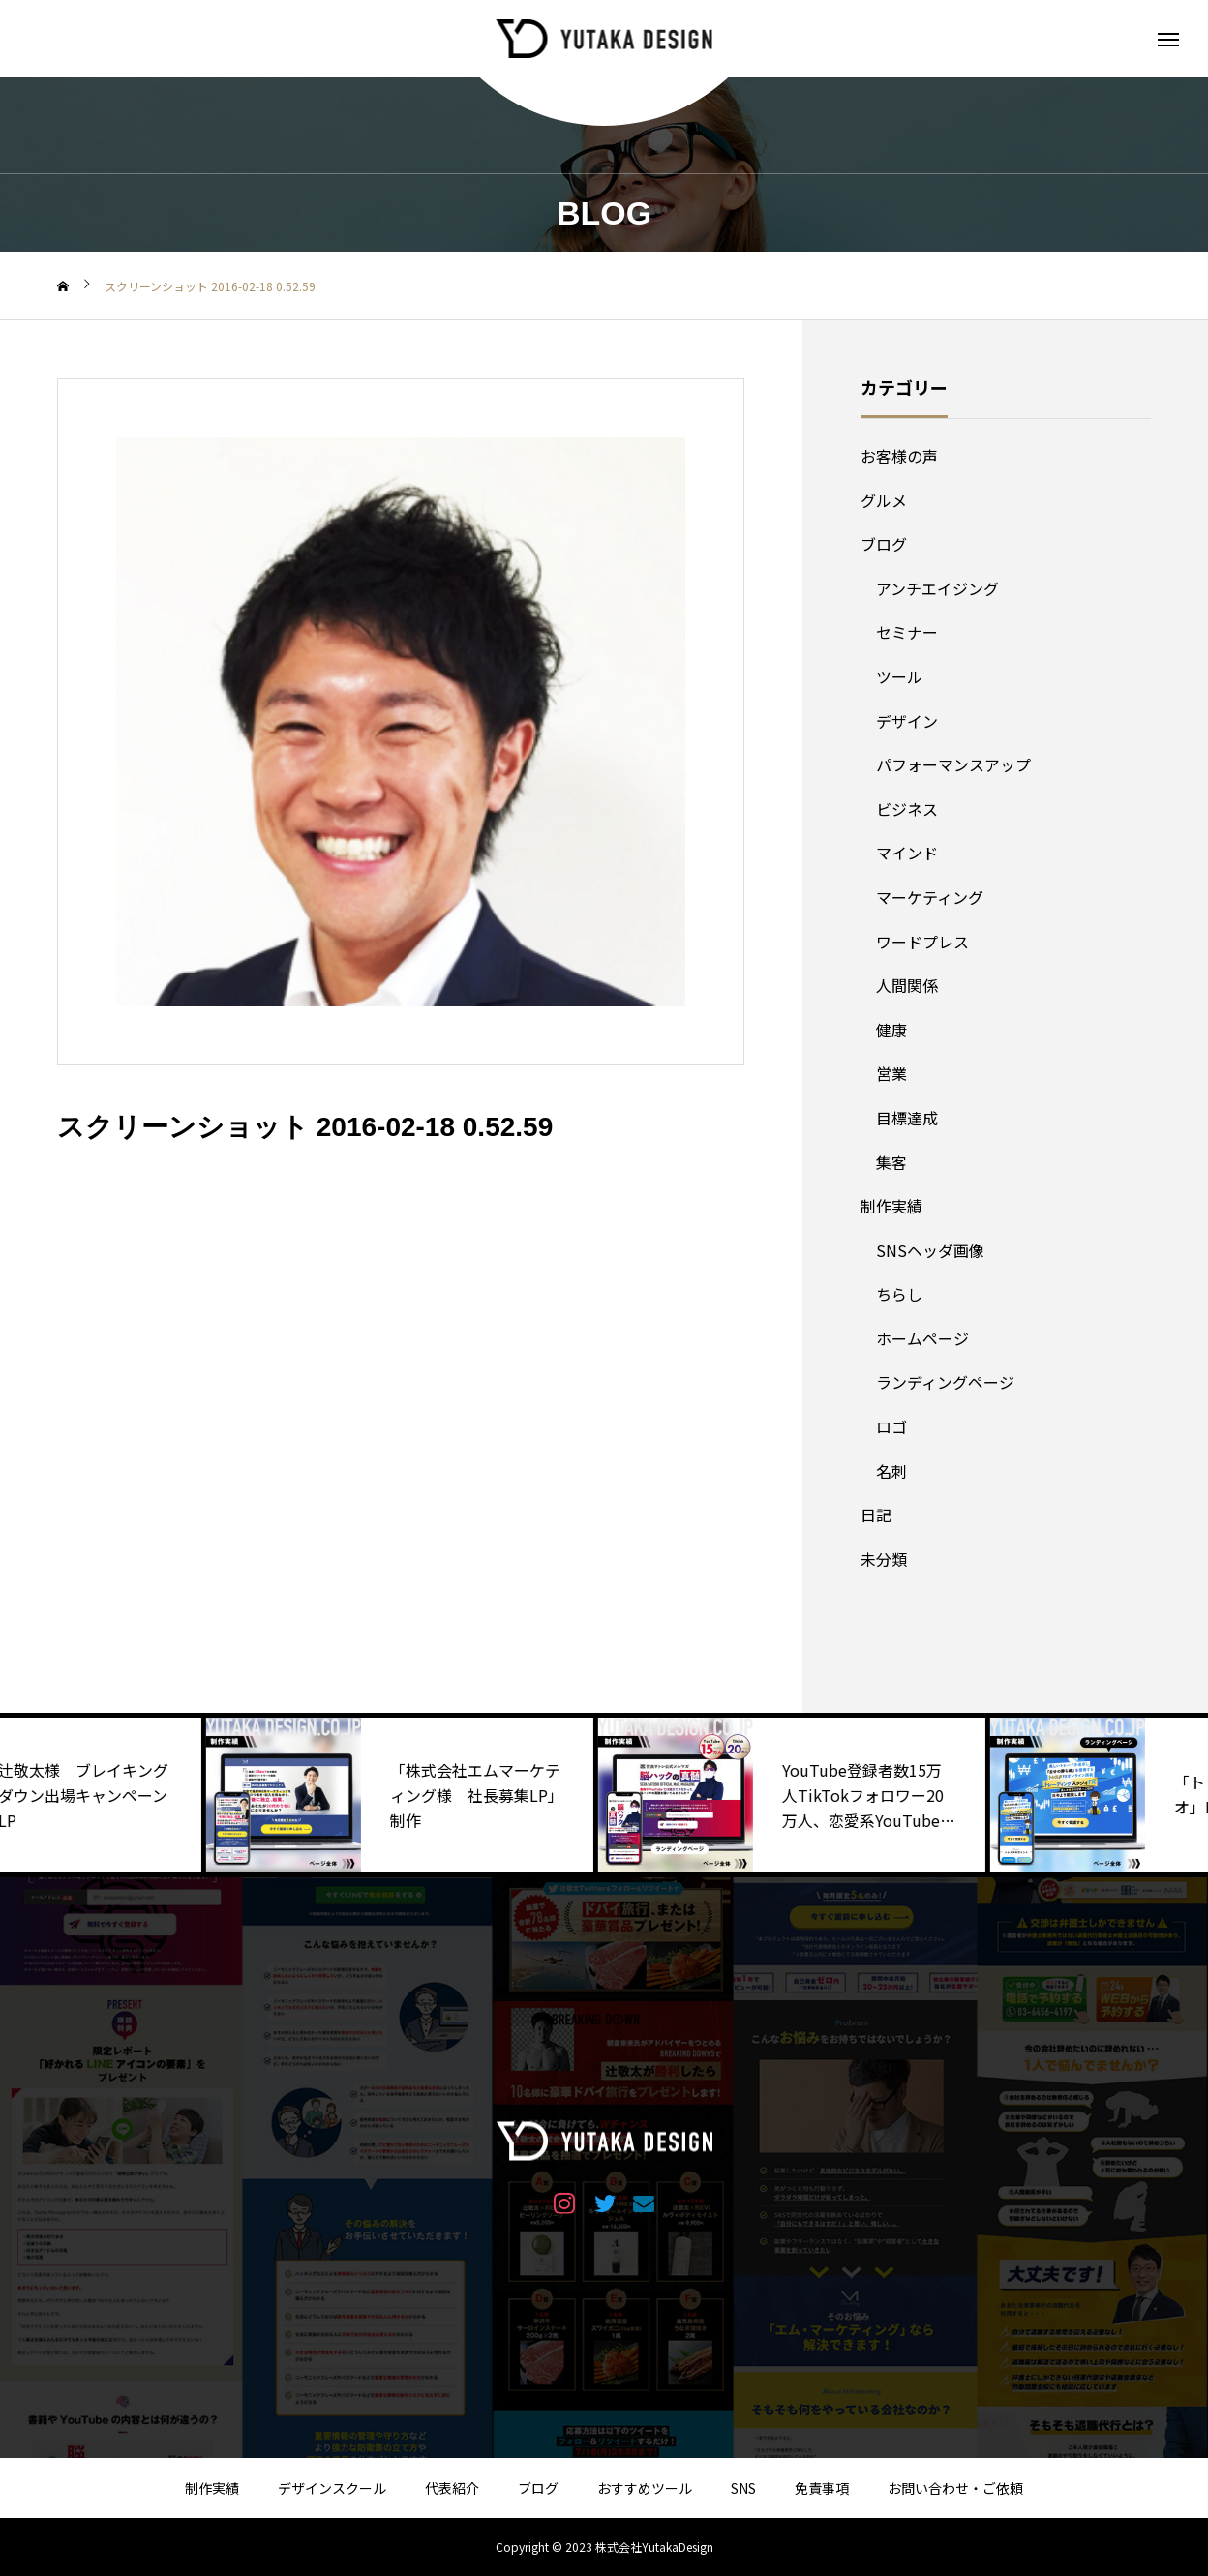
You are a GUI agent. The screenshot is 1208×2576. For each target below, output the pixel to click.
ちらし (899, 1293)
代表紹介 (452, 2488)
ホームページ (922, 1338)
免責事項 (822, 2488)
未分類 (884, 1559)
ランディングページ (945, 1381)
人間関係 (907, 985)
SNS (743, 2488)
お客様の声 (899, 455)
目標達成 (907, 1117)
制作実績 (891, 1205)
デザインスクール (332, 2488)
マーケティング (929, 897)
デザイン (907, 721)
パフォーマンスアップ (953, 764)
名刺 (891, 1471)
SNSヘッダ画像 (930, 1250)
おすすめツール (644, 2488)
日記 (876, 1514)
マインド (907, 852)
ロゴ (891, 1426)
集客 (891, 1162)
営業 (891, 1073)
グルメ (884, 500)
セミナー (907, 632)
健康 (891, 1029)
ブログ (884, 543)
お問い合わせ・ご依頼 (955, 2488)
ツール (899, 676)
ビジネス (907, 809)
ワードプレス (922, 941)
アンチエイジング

Directions —
Write the lines out verbatim, from the one with "SNSヘッダ画像 (930, 1250)" through the last line of the entries, and stop there.

Task output —
SNSヘッダ画像 (930, 1250)
おすすめツール (644, 2488)
日記 (876, 1514)
マインド (907, 852)
ロゴ (891, 1426)
集客 (891, 1162)
営業 (891, 1073)
グルメ (884, 500)
セミナー (907, 632)
健康 (891, 1029)
ブログ (884, 543)
お問い合わせ・ご依頼 (955, 2488)
ツール (899, 676)
ビジネス (907, 809)
ワードプレス (922, 941)
アンチエイジング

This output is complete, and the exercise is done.